His critique of the prominent research universities, along with the media, was no less withering. These institutions, self-absorbed, compromised by their close relationship with government and corporations, given enough of the pie to be complacent, were unwilling to deal with the fundamental moral questions and inequities of the age. They had no stomach for a battle that might cost them their prestige and comfort. He told me that if the Nazis took over America "60 percent of the Harvard faculty would begin their lectures with the Nazi salute." This too was not an abstraction. He had watched academics at the University of Heidelberg, including the philosopher Martin Heidegger, raise their arms stiffly to students before class.
-- from The Christian Right and the Rise of American Fascism (I've posted this one before.
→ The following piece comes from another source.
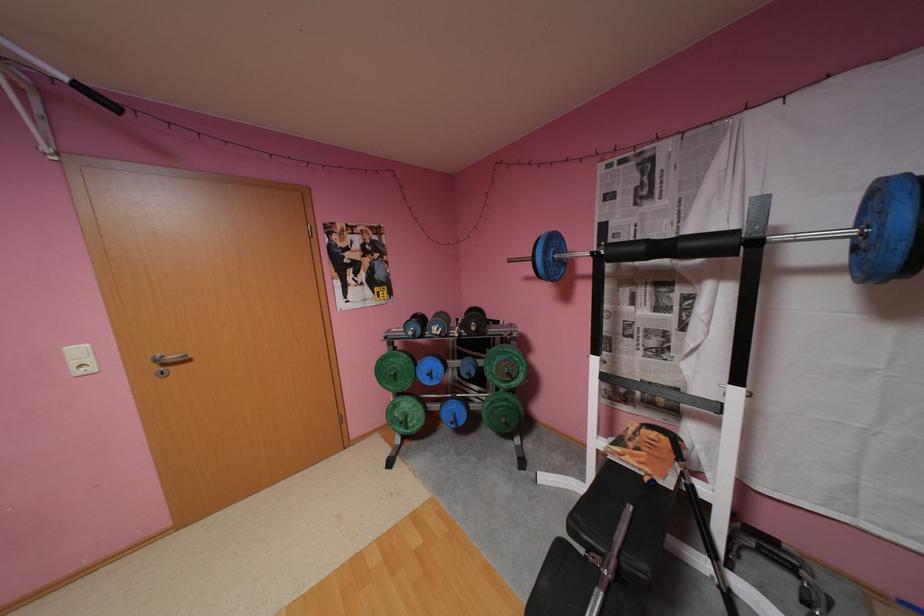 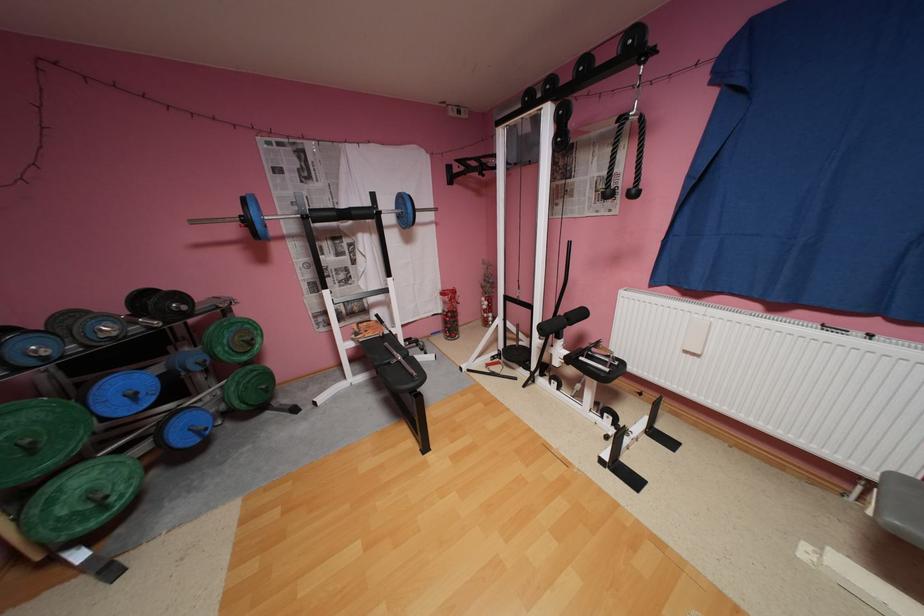 In the second image, find the point that corresponds to the point at 640,461 in the first image.

(380, 334)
And now I'm posting it again.)
Balance and objectivity, without a strong commitment to the truth, can turn journalism into farce. It was impossible to witness the army massacres in El Salvador or the murder of children by Bosnian Serb snipers in Sarajevo without being revolted. I hated these crimes. I took risks, along with many of my colleagues, to expose and explain them. And I wanted, through my reporting, to get the world to wake up and put an end to the wholesale murder of innocents.

This commitment, however, was effective only when we were rigorous about telling the truth. It is this moral core, this belief that we can contribute to an open society and make the world a better place, that keeps me and other reporters focused on truth as well as balance and objectivity.

-- from an editorial in The Philadelphia Inquirer
War and conflict have marked most of my adult life. I have been in ambushes on desolate stretches of Central American roads, locked in unnerving firefights in the marshes in southern Iraq, imprisoned in the Sudan, beaten by Saudi military police, deported from Libya and Iran, captured and held for a week by Iraqi Republican Guards, strafed by Russian Mig-21s in central Bosnia, shot at by Serb snipers and shelled with deafening rounds of artillery in Sarajevo that threw out thousands of deadly bits of iron fragments. I have seen too much of violent death. I have tasted too much of my own fear. I have painful memories that lie buried most of the time. It is never easy when they surface.

And yet there is a part of me that remains nostalgic for war's simplicity and high. The enduring attraction of war is this: Even with its destruction and carnage it gives us what we all long for in life. It gives us purpose, meaning, a reason for living. Only when we are in the midst of conflict does the shallowness and vapidness of our lives become apparent. Trivia dominates our conversations and increasingly our news. And war is an enticing elixir. It gives us resolve, a cause. It allows us to be noble. And those that have the least meaning in their lives—the impoverished refugees in Gaza, the disenfranchised North African immigrants in France, even the lost legions of youth that live in the splendid indolence and safety of the industrialized world—are all susceptible to war's appeal.